Don't forget this site is pretty well global now, what's works in your area, doesn't in others.

Bill


----------



## Antlerart06 (Feb 28, 2011)

I like Commercial there always a place to pile snow Driveways you always run out room after first 15''
Plus 1 small Commercial lot price = to 4-5 driveways and Less driving around On driveways my self don't get to do much salting 

Less backing up in tight areas to


----------



## MSsnowplowing (Nov 1, 2012)

When I started I looked at the market and decided to go strictly commercial. 

Too many guys with plows on their trucks doing Resid. for $20 to $30 a pop.

While I found commercial is a bit harder to start in, once it gets going and you get your name out there and show that your dependable and do good work it starts rolling.

I try to stay around 12 to 15 contracts a year, I could take on more and much bigger contracts but that just increases the PITA factor. 

12 to 15 a year keeps me and my guys busy, makes us some money, and we don't have to deal with major PITA issues.

I don't have a ulcer, I don't worry during big storms, I know we can handle anything and get the job done -(Nemo was the test and we passed it with flying colors, every one of our contracts was done and blacktop by Sunday afternoon, even if no one could get to their properties till Monday/Tuesday because the state was still closed down)

I say for anyone starting out, try for a 50/50 mix of the two and see what is best for you and what your area supports better.


----------



## 1olddogtwo (Aug 6, 2007)

I don't even plow her side of the driveway..... she's has a shovel.....LOL. 

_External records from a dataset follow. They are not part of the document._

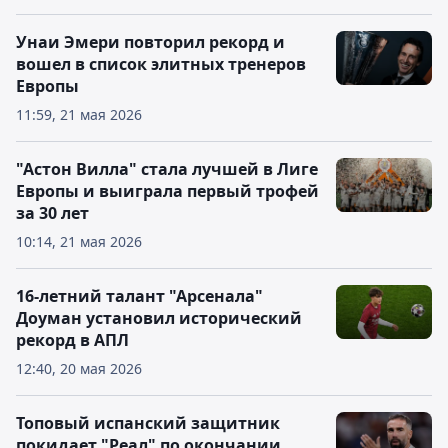
Унаи Эмери повторил рекорд и
вошел в список элитных тренеров
Европы
11:59, 21 мая 2026
"Астон Вилла" стала лучшей в Лиге
Европы и выиграла первый трофей
за 30 лет
10:14, 21 мая 2026
16-летний талант "Арсенала"
Доуман установил исторический
рекорд в АПЛ
12:40, 20 мая 2026
Топовый испанский защитник
покидает "Реал" по окончании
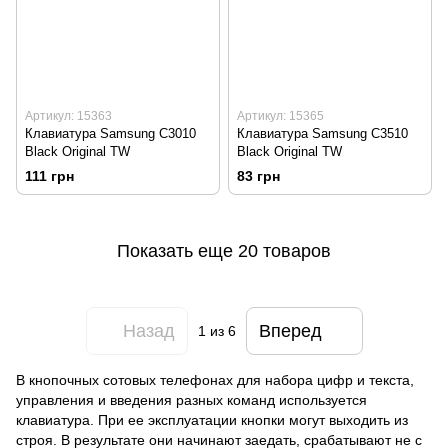
Артикул: 15363
Артикул: 15365
Клавиатура Samsung C3010
Клавиатура Samsung C3510
Black Original TW
Black Original TW
111 грн
83 грн
Показать еще 20 товаров
Назад
Вперед
1
из 6
В кнопочных сотовых телефонах для набора цифр и текста,
управления и введения разных команд используется
клавиатура
. При ее эксплуатации кнопки могут выходить из
строя. В результате они начинают заедать, срабатывают не с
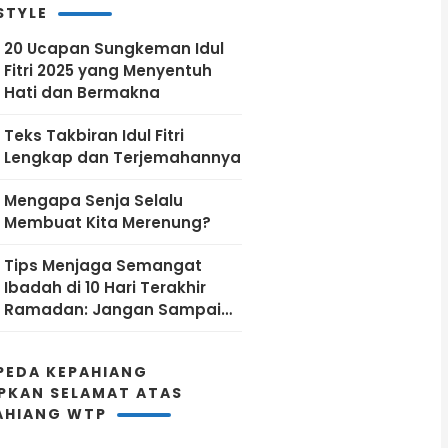
PLN Pusat
STYLE
20 Ucapan Sungkeman Idul
Fitri 2025 yang Menyentuh
Hati dan Bermakna
Teks Takbiran Idul Fitri
Lengkap dan Terjemahannya
Mengapa Senja Selalu
Membuat Kita Merenung?
Tips Menjaga Semangat
Ibadah di 10 Hari Terakhir
Ramadan: Jangan Sampai
Kehabisan Energi!
PEDA KEPAHIANG
PKAN SELAMAT ATAS
AHIANG WTP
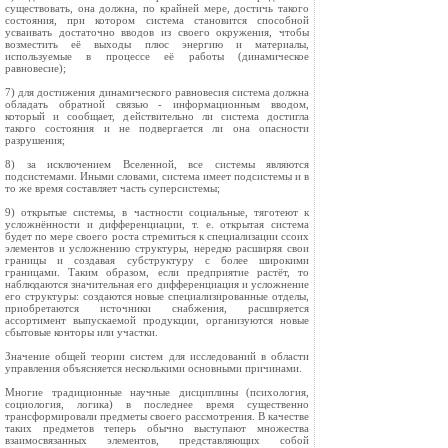
существовать, она должна, по крайней мере, достичь такого
состояния, при котором система становится способной
усваивать достаточно вводов из своего окружения, чтобы
возместить её выходы плюс энергию и материалы,
используемые в процессе её работы (динамическое
равновесие);
7) для достижения динамического равновесия система должна
обладать обратной связью - информационным вводом,
который и сообщает, действительно ли система достигла
такого состояния и не подвергается ли она опасности
разрушения;
8) за исключением Вселенной, все системы являются
подсистемами. Иными словами, система имеет подсистемы и в
то же время составляет часть суперсистемы;
9) открытые системы, в частности социальные, тяготеют к
усложнённости и дифференциации, т. е. открытая система
будет по мере своего роста стремиться к специализации ссоих
элементов и усложнению структуры, нередко расширяя свои
границы и создавая субструктуру с более широкими
границами. Таким образом, если предприятие растёт, то
наблюдаются значительная его дифференциация и усложнение
его структуры: создаются новые специализированные отделы,
приобретаются источники снабжения, расширяется
ассортимент выпускаемой продукции, организуются новые
сбытовые конторы или участки.
Значение общей теории систем для исследований в области
управления объясняется несколькими основными причинами.
Многие традиционные научные дисциплины (психология,
социология, логика) в последнее время существенно
трансформировали предметы своего рассмотрения. В качестве
таких предметов теперь обычно выступают множества
взаимосвязанных элементов, представляющих собой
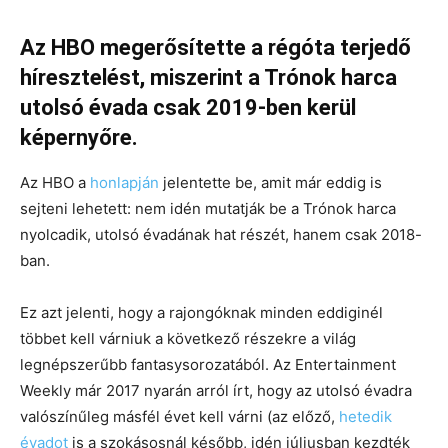
Az HBO megerősítette a régóta terjedő
híresztelést, miszerint a Trónok harca
utolsó évada csak 2019-ben kerül
képernyőre.
Az HBO a
honlapján
jelentette be, amit már eddig is
sejteni lehetett: nem idén mutatják be a Trónok harca
nyolcadik, utolsó évadának hat részét, hanem csak 2018-
ban.
Ez azt jelenti, hogy a rajongóknak minden eddiginél
többet kell várniuk a következő részekre a világ
legnépszerűbb fantasysorozatából. Az Entertainment
Weekly már 2017 nyarán arról írt, hogy az utolsó évadra
valószínűleg másfél évet kell várni (az előző,
hetedik
évadot
is a szokásosnál később, idén júliusban kezdték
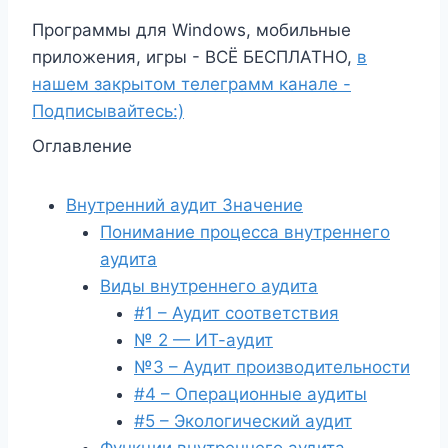
Программы для Windows, мобильные
приложения, игры - ВСЁ БЕСПЛАТНО,
в
нашем закрытом телеграмм канале -
Подписывайтесь:)
Оглавление
Внутренний аудит Значение
Понимание процесса внутреннего
аудита
Виды внутреннего аудита
#1 – Аудит соответствия
№ 2 — ИТ-аудит
№3 – Аудит производительности
#4 – Операционные аудиты
#5 – Экологический аудит
Функции внутреннего аудита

I have a few on call that want the heavy snow plowed. I charge them plenty cause I don't want them, but the pocket cash is nice.


----------



## 94gt331 (Oct 21, 2011)

Everyone has good points here, and I think it just comes down to what your comfortable dealing with. For me snow removal is a extra income in the winter time to help pay the bills etc. I do enjoy doing snow removal but I work hard 9 months landscaping that I guess I don't want a huge snow removal operation to increase my stress level. Last year I gave up 8 or so nice commercial lots to lessen my burden and I feel better now. We maintain 44 locations and 30 are driveways, the rest are comercial and apts etc and private lanes. There's pros and con's to each side. If I was geared toward a succesful snow operation I would only do commercial seeing you can make larger amounts of money and I think it's easier on your equiptment also. I kind of like the resedential side right now and maybe some day that might be all I do. Maybe get a tractor and a blower too.


----------